*** Begin section ***
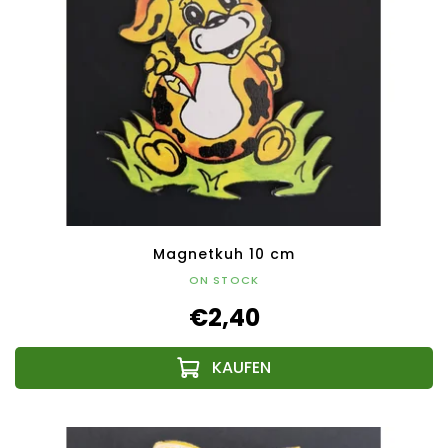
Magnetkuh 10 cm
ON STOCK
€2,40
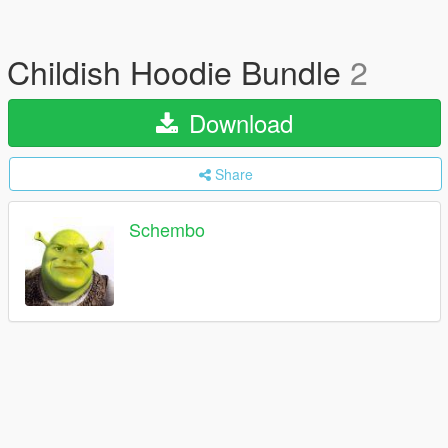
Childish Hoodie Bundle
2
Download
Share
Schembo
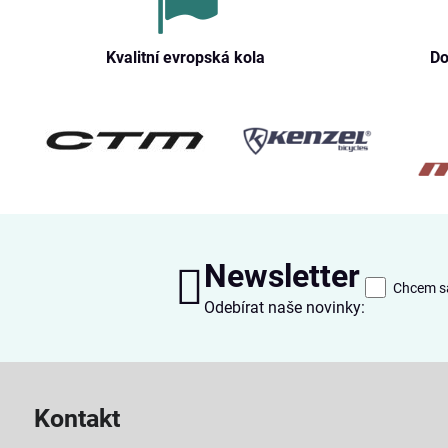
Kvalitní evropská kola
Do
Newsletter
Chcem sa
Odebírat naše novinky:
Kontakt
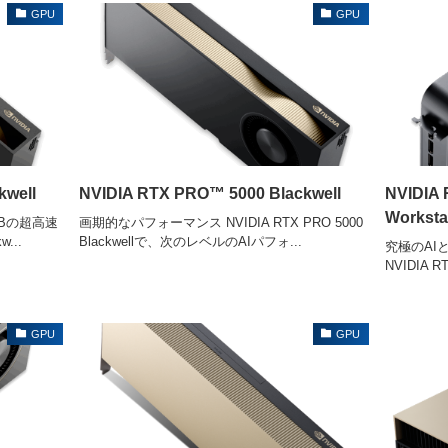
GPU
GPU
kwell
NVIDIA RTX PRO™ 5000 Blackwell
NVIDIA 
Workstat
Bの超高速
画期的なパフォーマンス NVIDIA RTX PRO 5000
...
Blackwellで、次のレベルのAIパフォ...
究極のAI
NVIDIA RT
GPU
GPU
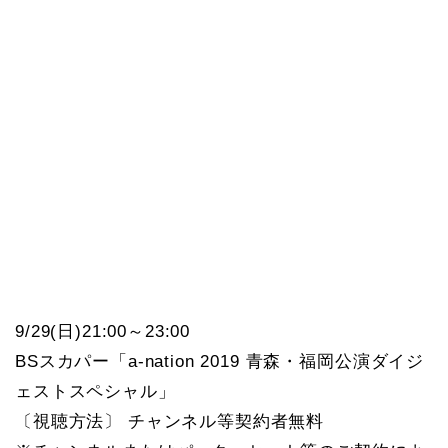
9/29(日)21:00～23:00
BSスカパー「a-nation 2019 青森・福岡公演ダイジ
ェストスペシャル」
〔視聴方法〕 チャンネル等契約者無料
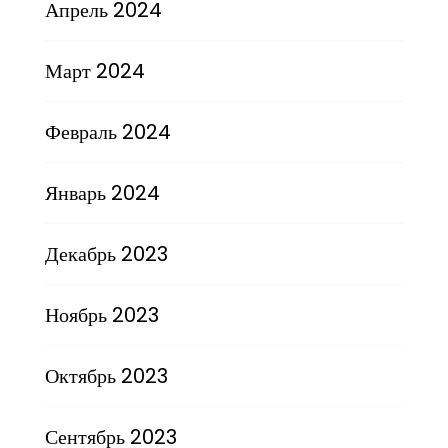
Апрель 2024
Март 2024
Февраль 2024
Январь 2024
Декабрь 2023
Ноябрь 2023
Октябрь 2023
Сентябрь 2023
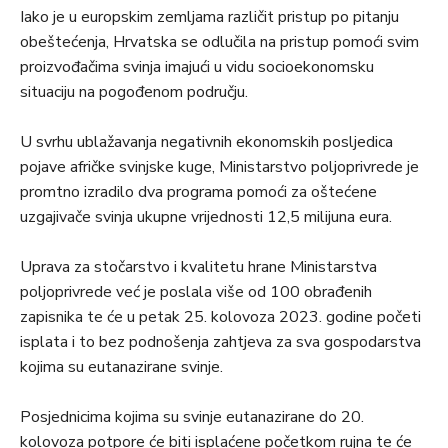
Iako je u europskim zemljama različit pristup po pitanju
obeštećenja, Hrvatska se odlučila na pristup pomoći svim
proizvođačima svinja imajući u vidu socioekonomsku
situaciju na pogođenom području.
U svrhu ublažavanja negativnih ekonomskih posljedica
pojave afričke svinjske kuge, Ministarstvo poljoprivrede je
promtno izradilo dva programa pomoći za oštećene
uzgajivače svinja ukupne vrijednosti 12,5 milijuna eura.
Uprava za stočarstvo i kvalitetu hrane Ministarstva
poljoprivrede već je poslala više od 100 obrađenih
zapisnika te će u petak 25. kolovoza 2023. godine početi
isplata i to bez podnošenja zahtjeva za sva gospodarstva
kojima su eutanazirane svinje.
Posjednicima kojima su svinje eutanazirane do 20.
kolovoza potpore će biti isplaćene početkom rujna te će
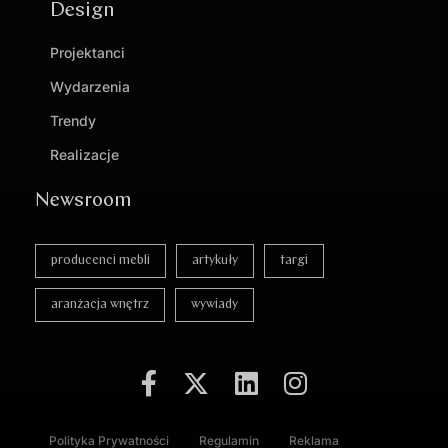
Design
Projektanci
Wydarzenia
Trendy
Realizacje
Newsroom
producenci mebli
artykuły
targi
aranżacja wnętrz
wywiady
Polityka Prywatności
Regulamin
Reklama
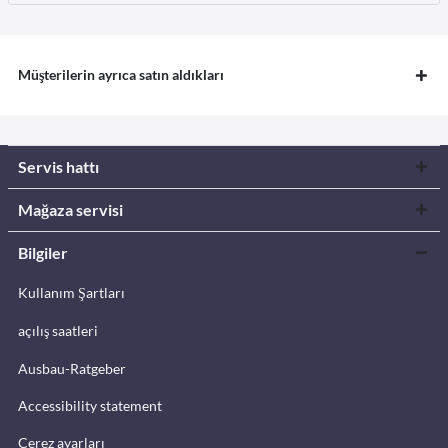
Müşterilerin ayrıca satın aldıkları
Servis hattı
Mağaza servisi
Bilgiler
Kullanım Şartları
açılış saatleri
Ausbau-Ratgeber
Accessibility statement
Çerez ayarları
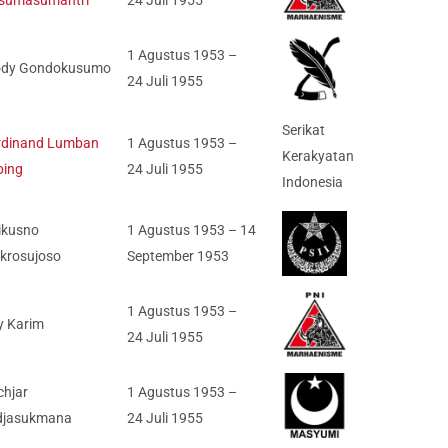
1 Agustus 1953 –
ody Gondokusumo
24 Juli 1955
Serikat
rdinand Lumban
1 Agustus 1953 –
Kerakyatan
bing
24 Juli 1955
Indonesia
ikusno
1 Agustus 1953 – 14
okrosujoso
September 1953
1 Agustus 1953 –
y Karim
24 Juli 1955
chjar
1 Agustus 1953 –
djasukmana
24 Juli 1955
*** End section ***
*** Begin section ***
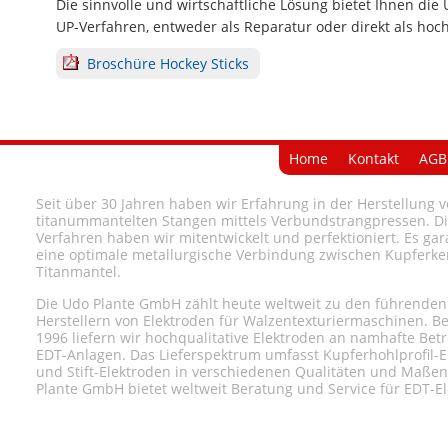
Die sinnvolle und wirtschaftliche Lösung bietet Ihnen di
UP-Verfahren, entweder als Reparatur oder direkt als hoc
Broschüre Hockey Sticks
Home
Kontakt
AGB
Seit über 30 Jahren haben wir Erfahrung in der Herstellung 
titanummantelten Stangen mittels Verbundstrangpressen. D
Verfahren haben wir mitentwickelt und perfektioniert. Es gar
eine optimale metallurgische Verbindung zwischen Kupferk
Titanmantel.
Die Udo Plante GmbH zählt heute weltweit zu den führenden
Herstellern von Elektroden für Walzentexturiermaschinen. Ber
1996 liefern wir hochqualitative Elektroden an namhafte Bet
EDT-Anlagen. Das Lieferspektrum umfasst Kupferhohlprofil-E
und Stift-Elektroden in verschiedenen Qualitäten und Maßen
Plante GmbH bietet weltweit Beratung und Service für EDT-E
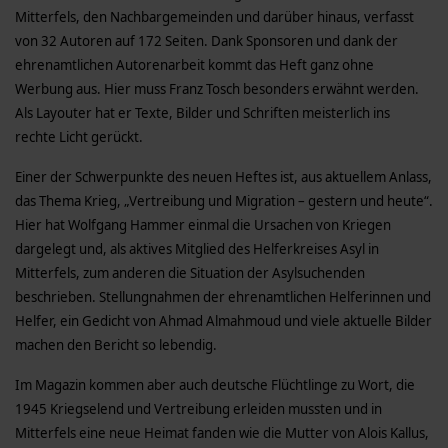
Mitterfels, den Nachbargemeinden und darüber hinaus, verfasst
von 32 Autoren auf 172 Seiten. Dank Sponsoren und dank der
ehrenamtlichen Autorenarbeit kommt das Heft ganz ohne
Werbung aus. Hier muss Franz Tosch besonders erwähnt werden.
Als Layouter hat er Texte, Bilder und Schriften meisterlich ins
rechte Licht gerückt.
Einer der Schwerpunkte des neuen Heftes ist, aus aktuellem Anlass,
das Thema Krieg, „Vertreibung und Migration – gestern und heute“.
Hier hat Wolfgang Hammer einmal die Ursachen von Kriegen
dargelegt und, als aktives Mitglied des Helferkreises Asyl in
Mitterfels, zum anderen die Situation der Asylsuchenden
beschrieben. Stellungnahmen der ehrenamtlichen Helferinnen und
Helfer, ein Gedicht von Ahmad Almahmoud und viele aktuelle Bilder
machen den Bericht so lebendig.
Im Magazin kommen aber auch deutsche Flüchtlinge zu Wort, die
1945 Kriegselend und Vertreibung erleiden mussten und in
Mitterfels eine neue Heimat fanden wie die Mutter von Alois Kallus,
*** End section ***
*** Begin section ***
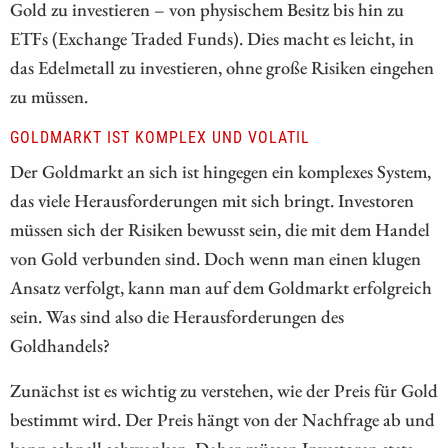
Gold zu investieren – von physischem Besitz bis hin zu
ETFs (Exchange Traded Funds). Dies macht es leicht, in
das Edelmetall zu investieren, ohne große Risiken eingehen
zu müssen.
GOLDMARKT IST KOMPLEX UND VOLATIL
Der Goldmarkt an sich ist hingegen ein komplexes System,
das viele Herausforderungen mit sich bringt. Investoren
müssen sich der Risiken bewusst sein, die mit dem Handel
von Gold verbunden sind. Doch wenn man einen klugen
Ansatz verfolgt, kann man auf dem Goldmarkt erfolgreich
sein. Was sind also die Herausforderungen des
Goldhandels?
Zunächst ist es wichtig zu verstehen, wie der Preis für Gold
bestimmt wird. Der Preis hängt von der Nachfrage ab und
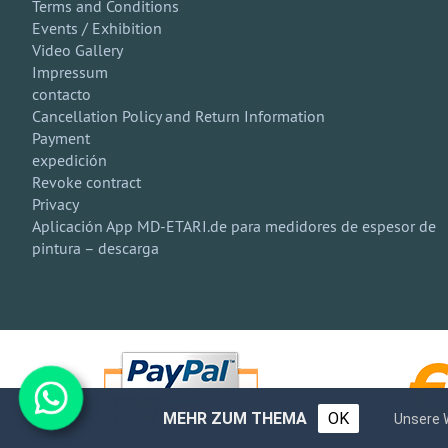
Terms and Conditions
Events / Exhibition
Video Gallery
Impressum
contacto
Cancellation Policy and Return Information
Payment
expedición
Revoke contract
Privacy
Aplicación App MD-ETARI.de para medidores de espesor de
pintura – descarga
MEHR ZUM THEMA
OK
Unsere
*** End section ***
» **Directions**
Only one stretch of the entries above is needed: the lines from the one containing "Декабрь 2023" through the one containing "uzgajivače svinja ukupne". Copy it exactly, without the pictures.

» **Result for this exercise**
Декабрь 2023
Ноябрь 2023
Октябрь 2023
Сентябрь 2023
Iako je u europskim zemljama različit pristup po pitanju
obeštećenja, Hrvatska se odlučila na pristup pomoći svim
proizvođačima svinja imajući u vidu socioekonomsku
situaciju na pogođenom području.
U svrhu ublažavanja negativnih ekonomskih posljedica
pojave afričke svinjske kuge, Ministarstvo poljoprivrede je
promtno izradilo dva programa pomoći za oštećene
uzgajivače svinja ukupne vrijednosti 12,5 milijuna eura.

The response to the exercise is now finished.